One of the lessons I’ve always remembered from school came from a boy. “You’re a good teacher, Father,” he said, “but you don’t know much about real life, do you.” “Meaning what?” I asked.
“Well,” he said, “you are a priest, you live in a nice house, you teach at a good school and you don’t have anything to worry about. But lots of us live in rought areas, we have fights because that’s the life we know, we find it hard to do our homework in cramped small houses and so much noise going on around us. The streets are hard, Father, and that’s where lots of us boys have to live. You don’t have to know any of that.”
He was right. A priest’s life is comfortable. It may be busy but he does not have the heartache of being poor, of watching his child ill, of fearing to lose his job, of worrying over bills to be paid. No one is going to try him on for a fight in a pub – there’s no kudos in beating up a priest. He can be mugged as easily as anyone else but is a less likely victim than many.
I’ve carried Martin’s warning with me all my life, aware of how protected I can be against the hurts and worries of ordinary life. I’ve tried to understand, even when I could not fully share, the anxieties and pain of students at school, people in the parish and patients at the hospital. Sometimes I have felt so inadequate, not knowing how I could cope if I were caught up in the sorrows and difficulties I have seen others bear with courage and strength.
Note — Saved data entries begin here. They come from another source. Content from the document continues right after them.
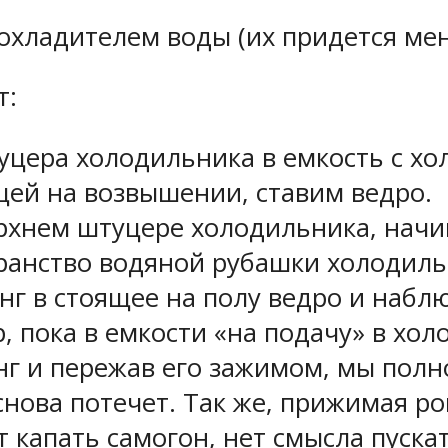
охладителем воды (их придется мен
т:
уцера холодильника в емкость с хо
щей на возвышении, ставим ведро.
рхнем штуцере холодильника, начи
транство водяной рубашки холодиль
г в стоящее на полу ведро и наблю
р, пока в емкости «на подачу» в хол
нг и пережав его зажимом, мы полн
нова потечет. Так же, прижимая р
т капать самогон, нет смысла пуск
The love that looks after a sick child or ageing parent, the struggle of coping in a marriage that has become loveless, the pain of failure or feeling a failure at home or at work – I watched them, prayed for them, worried for them, but not known how I would have coped. Loneliness I have never suffered.
When I am with people who long to be forgiven and it will never happen, who waited too long to make up and then it was too late, whose lives are broken and there is no one to heal them, I remember the wise words of a teenage boy “You don’t know much about real life, do you, Father.”